### Try it
Using the records below, quote only the span that opens with the line containing "October 27, 2020" and closes with the line containing "8.11-1.0.7666", exactly and inclusively.

### Provided records
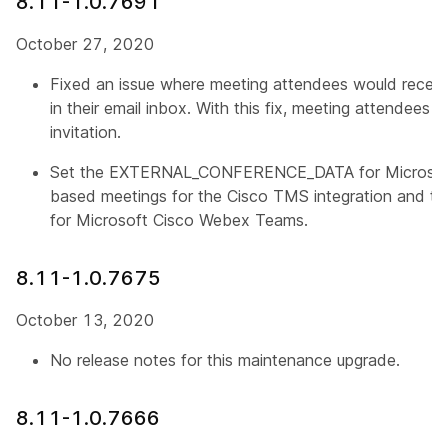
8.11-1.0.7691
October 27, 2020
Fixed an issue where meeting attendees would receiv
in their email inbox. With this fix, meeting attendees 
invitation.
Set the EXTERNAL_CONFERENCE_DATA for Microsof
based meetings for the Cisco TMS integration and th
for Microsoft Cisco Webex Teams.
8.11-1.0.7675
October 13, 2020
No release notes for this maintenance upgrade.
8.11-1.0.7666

* * *

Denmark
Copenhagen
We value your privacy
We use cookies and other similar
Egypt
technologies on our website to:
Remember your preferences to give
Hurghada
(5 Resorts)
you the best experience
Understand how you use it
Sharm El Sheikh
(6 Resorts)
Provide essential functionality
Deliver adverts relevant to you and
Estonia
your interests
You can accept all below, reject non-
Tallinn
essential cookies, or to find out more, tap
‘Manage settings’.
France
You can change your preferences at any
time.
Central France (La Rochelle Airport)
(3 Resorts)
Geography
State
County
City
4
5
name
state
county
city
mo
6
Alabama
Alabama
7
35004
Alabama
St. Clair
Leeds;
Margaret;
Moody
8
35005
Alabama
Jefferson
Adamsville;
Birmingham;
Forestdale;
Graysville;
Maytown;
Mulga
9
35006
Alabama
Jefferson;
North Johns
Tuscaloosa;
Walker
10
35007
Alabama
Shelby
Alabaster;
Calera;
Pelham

---

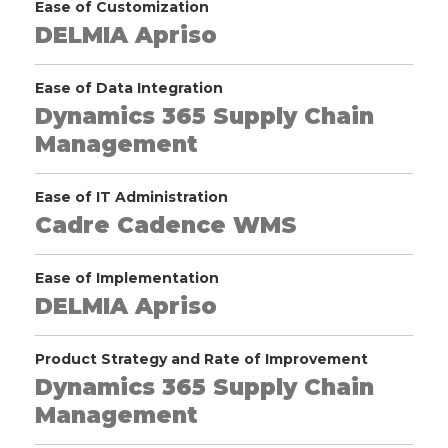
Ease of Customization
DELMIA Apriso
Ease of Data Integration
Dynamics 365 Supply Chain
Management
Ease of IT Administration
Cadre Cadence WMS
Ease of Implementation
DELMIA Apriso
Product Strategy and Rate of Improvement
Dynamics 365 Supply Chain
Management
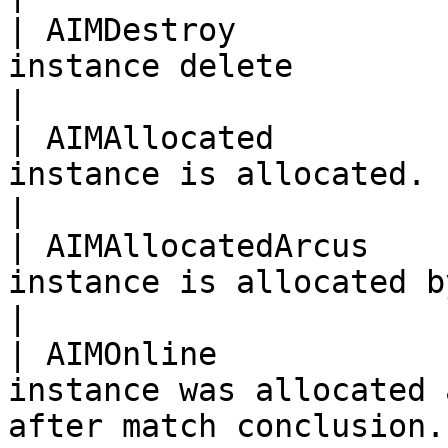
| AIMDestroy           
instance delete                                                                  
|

### Exercise solution
October 27, 2020
Fixed an issue where meeting attendees would receiv
in their email inbox. With this fix, meeting attendees 
invitation.
Set the EXTERNAL_CONFERENCE_DATA for Microsof
based meetings for the Cisco TMS integration and th
for Microsoft Cisco Webex Teams.
8.11-1.0.7675
October 13, 2020
No release notes for this maintenance upgrade.
8.11-1.0.7666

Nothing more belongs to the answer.